To train our neural ode model, we need to pass the appropriate learnable parameters, `parameters`

which is returned by the `construct_models`

function. It is simply the `node.p`

vector. We then train our model for `20`

epochs.

```
model, parameters = construct_model(1, 2, 64, 0)
for _ in 1:10
Flux.train!(loss_node, Flux.params([model, parameters]), dataloader, opt, cb = cb)
end
```

Here is what the contour plot should look for Neural ODE. Notice that the regression is not perfect due to the thin artifact which connects the circles.

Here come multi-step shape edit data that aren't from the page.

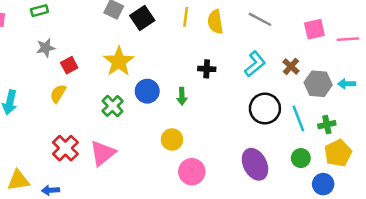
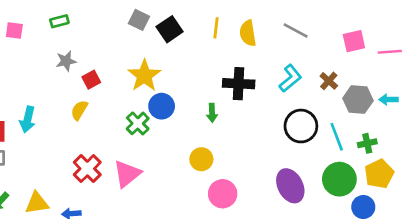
black cross: (207, 69) -> (239, 84), size x1.6
blue circle: (147, 91) -> (162, 106), moved
green circle: (301, 158) -> (339, 179), size x1.6

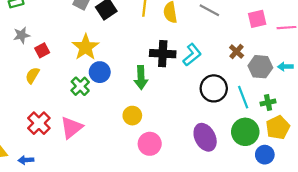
cyan L-shape: (290, 78) -> (192, 55), moved
green arrow: (212, 113) -> (141, 78), size x1.5

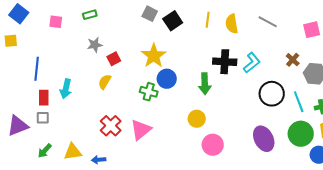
green cross: (80, 86) -> (149, 92), turned -30

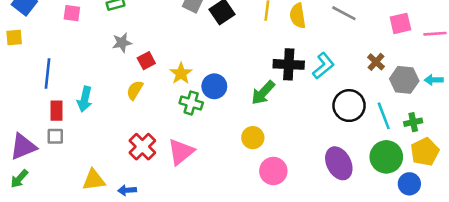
yellow star: (154, 56) -> (181, 73), moved, size x0.7
green arrow: (205, 84) -> (263, 93), turned 45
green arrow: (45, 151) -> (19, 179), moved

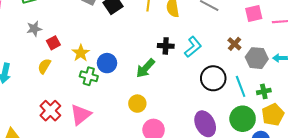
black cross: (289, 64) -> (166, 46), size x0.7

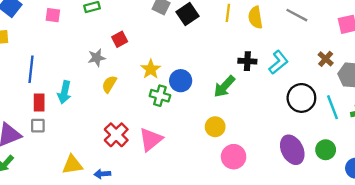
gray star: (34, 29) -> (97, 58), moved
red square: (53, 43) -> (120, 39), moved
green circle: (243, 119) -> (326, 150), moved, size x0.7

## Training the Augmented Neural ODE

Our training configuration will be same as that of Neural ODE. Only in this case we have augmented the input with a single zero. This makes the problem 3 dimensional and as such it is possible to find a function which can be expressed by the neural ode. For more details and proofs please refer to [1].

```
model, parameters = construct_model(1, 2, 64, 1)
for _ in 1:10
Flux.train!(loss_node, Flux.params([model, parameters]), dataloader, opt, cb = cb)
end
```

For the augmented Neural ODE we notice that the artifact is gone.

# Expected Output

```
Generating Dataset
Training Neural ODE
Iteration 10 || Loss = 0.9802582
Iteration 20 || Loss = 0.6727416
Iteration 30 || Loss = 0.5862373
Iteration 40 || Loss = 0.5278132
Iteration 50 || Loss = 0.4867624
Iteration 60 || Loss = 0.41630346
Iteration 70 || Loss = 0.3325938
Iteration 80 || Loss = 0.28235924
Iteration 90 || Loss = 0.24069068
Iteration 100 || Loss = 0.20503852
Iteration 110 || Loss = 0.17608969
Iteration 120 || Loss = 0.1491399
Iteration 130 || Loss = 0.12711425
Iteration 140 || Loss = 0.10686825
Iteration 150 || Loss = 0.089558244
Training Augmented Neural ODE
Iteration 10 || Loss = 1.3911372
Iteration 20 || Loss = 0.7694144
Iteration 30 || Loss = 0.5639633
Iteration 40 || Loss = 0.33187616
Iteration 50 || Loss = 0.14787851
Iteration 60 || Loss = 0.094676435
Iteration 70 || Loss = 0.07363529
Iteration 80 || Loss = 0.060333826
Iteration 90 || Loss = 0.04998395
Iteration 100 || Loss = 0.044843454
Iteration 110 || Loss = 0.042587914
Iteration 120 || Loss = 0.042706195
Iteration 130 || Loss = 0.040252227
Iteration 140 || Loss = 0.037686247
Iteration 150 || Loss = 0.036247417
```

# References

[1] Dupont, Emilien, Arnaud Doucet, and Yee Whye Teh. "Augmented neural ODEs." In Proceedings of the 33rd International Conference on Neural Information Processing Systems, pp. 3140-3150. 2019.